Over 900 children in HSE care have no social worker

MORE THAN 900 children in the care of the Health Service Executive do not have an allocated social worker, new figures show.

MORE THAN 900 children in the care of the Health Service Executive do not have an allocated social worker, new figures show.

While there are 5,529 children in care, just 4,623 or 83.6 per cent of them have an allocated social worker. The data, which reflects the position at the end of March, was provided to a recent meeting of the HSE board.

The figures show the situation is worst in the Dublin/North East region, where 30 per cent of children in care do not have an allocated social worker. But in the West, just 4.5 per cent of children in care do not have an allocated social worker.

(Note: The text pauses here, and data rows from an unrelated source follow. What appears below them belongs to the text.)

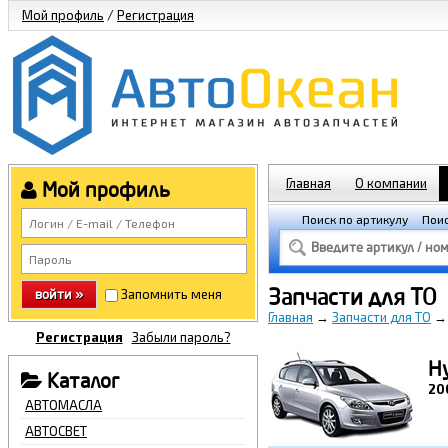
Мой профиль
/
Регистрация
Главная
О компании
Мой профиль
Поиск по артикулу
Поис
Запчасти для ТО
войти »
Запомнить меня
Главная
→
Запчасти для ТО
Регистрация
Забыли пароль?
H
Каталог
20
АВТОМАСЛА
АВТОСВЕТ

The majority of these children in care are with foster families.

READ MORE

At the launch of the HSE’s annual report for 2008 yesterday, the head of the HSE Prof Brendan Drumm, admitted it did not have sufficient social workers.

Asked how confident he was that the 5,000-plus children in care at the end of last year were being well cared for given the shortage of social workers, Prof Drumm indicated the real concern was the numbers of reports of at-risk children in the community for whom social workers could not be allocated .

“I am not so much concerned about that group [those in care] as about the massively growing demand for people reporting cases of child welfare or child abuse cases. That is something we are likely to see continuing to grow and to be a huge challenge for us,” he said.

The Irish Times reported earlier this month that about 21,000 reports of children at risk were made to health authorities last year, but one-third of these were not allocated to social workers.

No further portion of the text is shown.